‘O Romeo, Romeo, wherefore art thou Romeo?’ Oh- your seducing a West German woman on the secret instructions of the East German Stasi circa 1978…This is the setting and context of ‘The Romeo Initiative’ by Trina Davies currently playing at the Cultch. Sound intriguing? Both Espionage and emotion run thick throughout this play, confronting and displaying the brutal honestly and hardships of both…
Set during the Cold War, in both East and West Berlin, the story opens with a seemingly chance encounter of two strangers while vacationing on the Black Sea Coast. They part ways and soon reconnect in the city, forming a fast growing long distance relationship. She: a government secretary. He: an aid worker continually based away for long stretches of time. Or so he has her believe…
In fact he is part of a specialized initiative to collect information from his lover- a woman who has been targeted from the start due to her position and profile; as a single and vulnerable woman, and a secretary with access to extremely pertinent information – she fits the bill perfectly. She is completely blind to the situation, committing fully to the man, the relationship and the long distance circumstances, before a knock on her door from the police sends her life into complete disarray.
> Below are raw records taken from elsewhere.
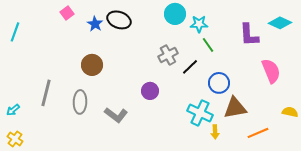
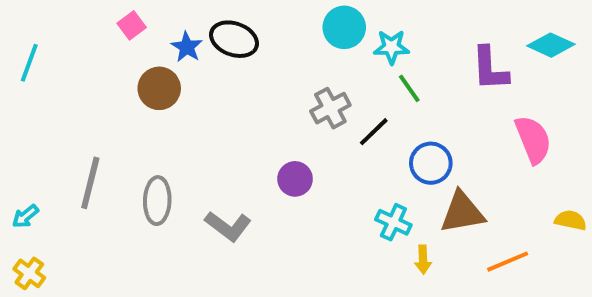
brown circle: (92, 65) -> (159, 88), moved
cyan cross: (200, 113) -> (393, 222), size x0.7

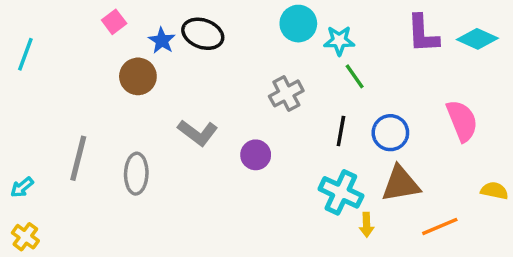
purple L-shape: (490, 69) -> (423, 34), moved
black line: (374, 132) -> (341, 131), moved, turned -36
blue circle: (431, 163) -> (390, 133), moved
cyan cross: (393, 222) -> (341, 192), size x1.4
gray L-shape: (228, 226) -> (198, 133), moved

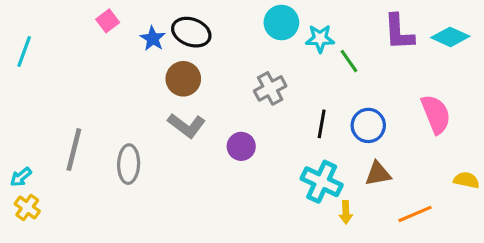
brown circle: (138, 76) -> (183, 79), moved
green line: (355, 76) -> (349, 61), moved
brown triangle: (401, 184) -> (378, 174), size x0.7
yellow cross: (25, 237) -> (27, 207), moved

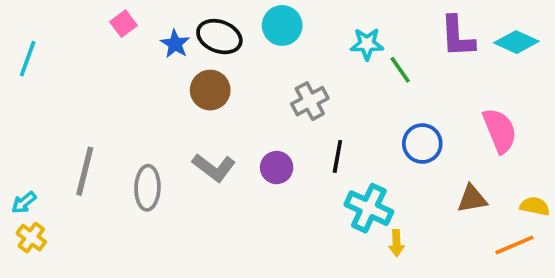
cyan circle: (281, 22) -> (282, 25), moved
black line: (322, 124) -> (337, 156), moved
gray L-shape: (187, 125) -> (214, 167), moved
brown triangle: (378, 174) -> (472, 199), moved
orange line: (415, 214) -> (515, 245), moved

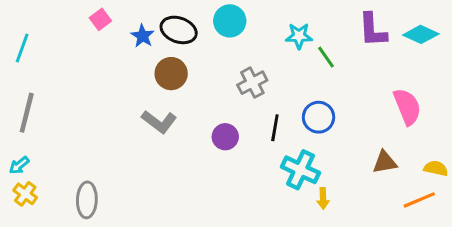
blue circle: (422, 144) -> (319, 117), moved
gray L-shape: (214, 167) -> (159, 122), moved
gray line: (85, 171) -> (27, 113), moved
gray ellipse: (147, 188) -> (87, 200), moved

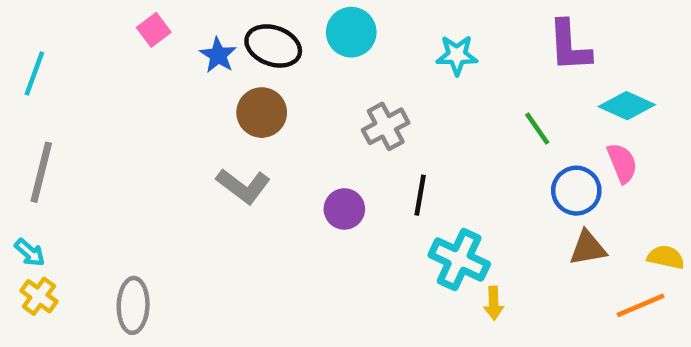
cyan diamond: (421, 34) -> (627, 106), moved
green line: (326, 57) -> (537, 129), moved
pink semicircle: (407, 107) -> (622, 163), size x0.7
blue circle: (319, 117) -> (576, 191), moved
cyan arrow: (19, 165) -> (30, 253), turned -100

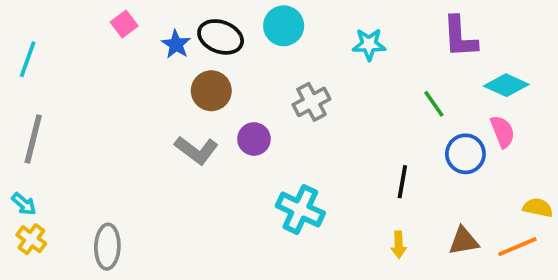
black line: (420, 195) -> (402, 182), moved
purple circle: (344, 209) -> (254, 139), moved
brown triangle: (588, 248) -> (464, 241), moved
cyan cross: (459, 260) -> (300, 209), moved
The story is based on actual events that took place during the Cold War – woman in government positions were targeted by men that meticulously studied and swooned them for the purposes of collecting information from their organizations. It is an interesting time in history, and certainly a fascinating operation – one which I personally was not aware of, and which makes for a dramatic retelling. Trina Davies states in the programme’s playwrights notes the extensive investigations she put into researching this initiative and the facts surrounding this period- I can only imagine the time and effort this must have taken.
Historical events are often the subject of dramatizations; battle scenes and rescue missions usually make for entertaining and engaging movies while other recreations are best told through the medium of theatre. This story works so well in its context as a theatrical production because of the depth of the characters demonstrated. Trina has developed them carefully, exposing their complexities and conflicting consciences in regards to their moral dilemmas, beliefs and aspirations.
You are thus presented with three emotionally empathetic people- avoiding the categorically ‘good’ and ‘evil’ classifications. A thought driven process and passion is evident within each character’s actions resulting in honourable behavior within their own perceptions. The lovely use of flashback provided the audience with a new perspective on certain events within the play and gave us a glimpse at the reality of each situation. I found the overall experience to be thought provoking and truthful.
After all- if nothing else- theatre should always be truthful right?
Disclaimer: As a theatre blogger for GVPTA, my ticket was provided free of charge to this production. That being said, opinions and statements made are my own. This is not a review, but a post meant to promote discussion within the Vancouver Theatre Community. GVPTA supports its member companies.